The other possible event, release, can either release based on a specific branch or an artifact-id. This allows developers to release a specific branch to a specific environment.

release-daemon

The next component we will discuss, is the release-daemon. The responsibility of the release-daemon is to report state changes from the given environment back to the release-manager server. It works as a Kubernetes controller running in each of the environments, and listens for changes of deployments and report each of the pods’ states back to the release-manager. If the release-daemon sees a pod crash, either by CreateContainerConfigError, or CrashLoopBackOff, it will fetch the latest loglines of the container before reporting back to the release-manager.

hamctl

The third component, is the CLI-tool, hamctl. This is how our developers interacts with the system. If a developer wants to promote a version of their application, they can do that using hamctl, as follows

hamctl promote --service example --env staging

Besides the promote method, developers can also release their applications using the release command. Let’s say I have a hotfix on a hotfix branch, and I need to release this into staging for testing.

hamctl release --service example --branch hotfix --env staging

The CLI also has a couple of other functions such as getting status from a specific service, e.g. which artifacts are deployed to the different environments. Policies can also be controlled using the CLI.

artifact

The last component, is the artifact CLI. The main idea behind this component, is to gather information from the CI pipeline, but is also responsible for reporting CI status to Slack.
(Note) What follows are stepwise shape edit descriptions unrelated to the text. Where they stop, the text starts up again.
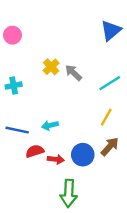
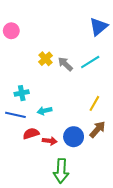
cyan line: (110, 83) -> (90, 62), moved
cyan cross: (14, 86) -> (22, 93), moved

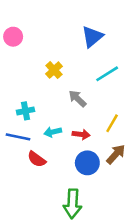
blue triangle: (99, 27) -> (92, 37), moved
gray arrow: (65, 64) -> (77, 99), moved
red semicircle: (31, 134) -> (37, 159), turned -126
red arrow: (50, 141) -> (81, 134), moved

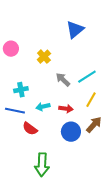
pink circle: (13, 37) -> (11, 49), moved
cyan line: (107, 74) -> (87, 77), moved
green arrow: (73, 204) -> (42, 165), moved

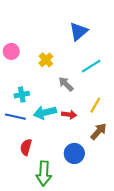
cyan line: (87, 77) -> (91, 66), moved
cyan arrow: (43, 107) -> (45, 112), size x1.5
red semicircle: (30, 129) -> (26, 147), moved, turned 70
blue circle: (71, 132) -> (74, 153), moved

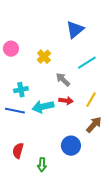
red arrow: (69, 115) -> (66, 101), moved
red semicircle: (26, 147) -> (18, 151), moved
green arrow: (44, 173) -> (42, 165), size x0.6

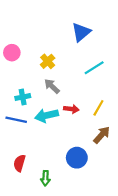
gray arrow: (63, 80) -> (52, 86), moved

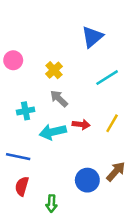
blue line: (16, 120) -> (18, 157), moved
brown arrow: (102, 135) -> (116, 171), moved

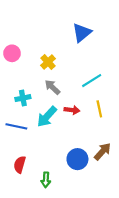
cyan line: (107, 78) -> (92, 81), moved
yellow line: (112, 123) -> (99, 109), turned -42
cyan arrow: (53, 132) -> (47, 117), turned -35
blue line: (18, 157) -> (16, 126), moved

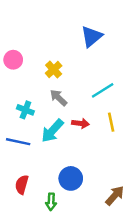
cyan cross: (23, 98) -> (25, 110), turned 32
brown arrow: (103, 151) -> (115, 196), moved
blue circle: (77, 159) -> (71, 178), moved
artifact produces a json-blob called artifact.json. At each step of our pipeline, a call to artifact is executed to report the state of that step. This state change is written to the json-blob and reported to the git-author via Slack.

This was a fairly brief overview of the system we have implemented at Lunar. All code for our release-manager solution is publicly available in our GitHub account.

Let’s revisit the three reasons why we wanted GitOps; audit logging, limited access to environments, and disaster recovery.

With the system we currently have deployed, we now have all the audit logging needed. All interactions with our systems are logged using commits, and can be found in the git history. Secondly, all releases are decoupled from our Kubernetes environments, which means our developers don’t need access to the environments. Lastly, all our environments are now stored in git at any given time, which makes disaster recovery a lot easier.

Everything in Git

You have now seen some of the different options in implementing GitOps, and also our specific implementation. I want to wrap up this blog post with a teaser for a possible upcoming blog post.

We are working towards a scenario where we want to leverage the Kubernetes API, and Kubernetes extensions, Custom Resource Definitions, to have even more of our infrastructure declared in git.

This could be creation of databases, users, but also cloud resources, such as AWS S3 buckets, and even machines.

I hope this blog post offers some perspective of the different choices you have when implementing GitOps, and also provides reasoning why this approach might be a good idea, especially in highly regulated environments.